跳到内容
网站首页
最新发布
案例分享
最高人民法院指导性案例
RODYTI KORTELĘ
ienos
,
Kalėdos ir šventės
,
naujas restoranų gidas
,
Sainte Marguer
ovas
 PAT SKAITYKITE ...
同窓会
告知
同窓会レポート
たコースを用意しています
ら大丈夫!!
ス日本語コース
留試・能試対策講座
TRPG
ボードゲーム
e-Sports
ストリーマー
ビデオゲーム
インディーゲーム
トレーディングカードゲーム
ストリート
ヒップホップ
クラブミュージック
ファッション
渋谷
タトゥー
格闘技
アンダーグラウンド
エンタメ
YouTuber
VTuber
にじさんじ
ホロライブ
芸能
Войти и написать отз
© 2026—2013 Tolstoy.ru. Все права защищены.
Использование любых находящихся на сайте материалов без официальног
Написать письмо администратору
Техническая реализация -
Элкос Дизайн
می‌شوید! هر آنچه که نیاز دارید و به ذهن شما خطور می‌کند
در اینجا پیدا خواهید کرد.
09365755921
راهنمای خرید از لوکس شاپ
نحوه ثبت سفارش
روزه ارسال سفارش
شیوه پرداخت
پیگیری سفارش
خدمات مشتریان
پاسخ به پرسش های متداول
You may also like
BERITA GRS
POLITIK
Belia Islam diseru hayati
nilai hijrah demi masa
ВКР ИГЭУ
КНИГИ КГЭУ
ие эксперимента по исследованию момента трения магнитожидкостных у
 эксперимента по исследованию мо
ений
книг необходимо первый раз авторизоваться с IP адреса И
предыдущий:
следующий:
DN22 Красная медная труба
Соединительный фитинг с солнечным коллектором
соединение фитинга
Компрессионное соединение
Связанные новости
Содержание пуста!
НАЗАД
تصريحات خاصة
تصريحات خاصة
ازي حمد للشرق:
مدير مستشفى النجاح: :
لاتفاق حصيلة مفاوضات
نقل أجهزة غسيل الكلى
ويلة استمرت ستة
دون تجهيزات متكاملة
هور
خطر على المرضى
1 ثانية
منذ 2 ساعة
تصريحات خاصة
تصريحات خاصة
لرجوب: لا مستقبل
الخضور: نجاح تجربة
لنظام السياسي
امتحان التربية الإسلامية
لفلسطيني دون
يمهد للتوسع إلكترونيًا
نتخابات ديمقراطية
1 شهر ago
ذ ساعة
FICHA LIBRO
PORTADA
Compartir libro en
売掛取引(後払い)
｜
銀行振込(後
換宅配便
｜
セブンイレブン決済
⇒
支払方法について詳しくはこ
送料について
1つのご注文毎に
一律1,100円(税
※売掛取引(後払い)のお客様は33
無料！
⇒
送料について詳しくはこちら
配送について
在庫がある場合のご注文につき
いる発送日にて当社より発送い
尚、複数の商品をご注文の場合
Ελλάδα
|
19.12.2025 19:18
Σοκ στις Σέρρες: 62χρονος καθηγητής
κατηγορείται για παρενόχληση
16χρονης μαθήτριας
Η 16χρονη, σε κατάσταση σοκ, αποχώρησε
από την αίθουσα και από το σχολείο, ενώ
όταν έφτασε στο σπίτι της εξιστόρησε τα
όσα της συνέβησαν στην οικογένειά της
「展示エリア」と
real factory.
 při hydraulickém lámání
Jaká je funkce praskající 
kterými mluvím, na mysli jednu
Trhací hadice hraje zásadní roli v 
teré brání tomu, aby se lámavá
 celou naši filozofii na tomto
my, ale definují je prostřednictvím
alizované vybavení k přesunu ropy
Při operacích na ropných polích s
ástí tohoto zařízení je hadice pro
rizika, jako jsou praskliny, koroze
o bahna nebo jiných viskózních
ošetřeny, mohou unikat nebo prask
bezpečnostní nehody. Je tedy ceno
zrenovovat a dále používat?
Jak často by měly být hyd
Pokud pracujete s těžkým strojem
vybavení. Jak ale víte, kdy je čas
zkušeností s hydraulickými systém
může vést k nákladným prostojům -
_ _ _ _ _
No line may be skipped. Transcribe the listing above exactly.

## COMPLETED TASK
跳到内容
网站首页
最新发布
案例分享
最高人民法院指导性案例
RODYTI KORTELĘ
ienos
,
Kalėdos ir šventės
,
naujas restoranų gidas
,
Sainte Marguer
ovas
 PAT SKAITYKITE ...
同窓会
告知
同窓会レポート
たコースを用意しています
ら大丈夫!!
ス日本語コース
留試・能試対策講座
TRPG
ボードゲーム
e-Sports
ストリーマー
ビデオゲーム
インディーゲーム
トレーディングカードゲーム
ストリート
ヒップホップ
クラブミュージック
ファッション
渋谷
タトゥー
格闘技
アンダーグラウンド
エンタメ
YouTuber
VTuber
にじさんじ
ホロライブ
芸能
Войти и написать отз
© 2026—2013 Tolstoy.ru. Все права защищены.
Использование любых находящихся на сайте материалов без официальног
Написать письмо администратору
Техническая реализация -
Элкос Дизайн
می‌شوید! هر آنچه که نیاز دارید و به ذهن شما خطور می‌کند
در اینجا پیدا خواهید کرد.
09365755921
راهنمای خرید از لوکس شاپ
نحوه ثبت سفارش
روزه ارسال سفارش
شیوه پرداخت
پیگیری سفارش
خدمات مشتریان
پاسخ به پرسش های متداول
You may also like
BERITA GRS
POLITIK
Belia Islam diseru hayati
nilai hijrah demi masa
ВКР ИГЭУ
КНИГИ КГЭУ
ие эксперимента по исследованию момента трения магнитожидкостных у
 эксперимента по исследованию мо
ений
книг необходимо первый раз авторизоваться с IP адреса И
предыдущий:
следующий:
DN22 Красная медная труба
Соединительный фитинг с солнечным коллектором
соединение фитинга
Компрессионное соединение
Связанные новости
Содержание пуста!
НАЗАД
تصريحات خاصة
تصريحات خاصة
ازي حمد للشرق:
مدير مستشفى النجاح: :
لاتفاق حصيلة مفاوضات
نقل أجهزة غسيل الكلى
ويلة استمرت ستة
دون تجهيزات متكاملة
هور
خطر على المرضى
1 ثانية
منذ 2 ساعة
تصريحات خاصة
تصريحات خاصة
لرجوب: لا مستقبل
الخضور: نجاح تجربة
لنظام السياسي
امتحان التربية الإسلامية
لفلسطيني دون
يمهد للتوسع إلكترونيًا
نتخابات ديمقراطية
1 شهر ago
ذ ساعة
FICHA LIBRO
PORTADA
Compartir libro en
売掛取引(後払い)
｜
銀行振込(後
換宅配便
｜
セブンイレブン決済
⇒
支払方法について詳しくはこ
送料について
1つのご注文毎に
一律1,100円(税
※売掛取引(後払い)のお客様は33
無料！
⇒
送料について詳しくはこちら
配送について
在庫がある場合のご注文につき
いる発送日にて当社より発送い
尚、複数の商品をご注文の場合
Ελλάδα
|
19.12.2025 19:18
Σοκ στις Σέρρες: 62χρονος καθηγητής
κατηγορείται για παρενόχληση
16χρονης μαθήτριας
Η 16χρονη, σε κατάσταση σοκ, αποχώρησε
από την αίθουσα και από το σχολείο, ενώ
όταν έφτασε στο σπίτι της εξιστόρησε τα
όσα της συνέβησαν στην οικογένειά της
「展示エリア」と
real factory.
 při hydraulickém lámání
Jaká je funkce praskající 
kterými mluvím, na mysli jednu
Trhací hadice hraje zásadní roli v 
teré brání tomu, aby se lámavá
 celou naši filozofii na tomto
my, ale definují je prostřednictvím
alizované vybavení k přesunu ropy
Při operacích na ropných polích s
ástí tohoto zařízení je hadice pro
rizika, jako jsou praskliny, koroze
o bahna nebo jiných viskózních
ošetřeny, mohou unikat nebo prask
bezpečnostní nehody. Je tedy ceno
zrenovovat a dále používat?
Jak často by měly být hyd
Pokud pracujete s těžkým strojem
vybavení. Jak ale víte, kdy je čas
zkušeností s hydraulickými systém
může vést k nákladným prostojům -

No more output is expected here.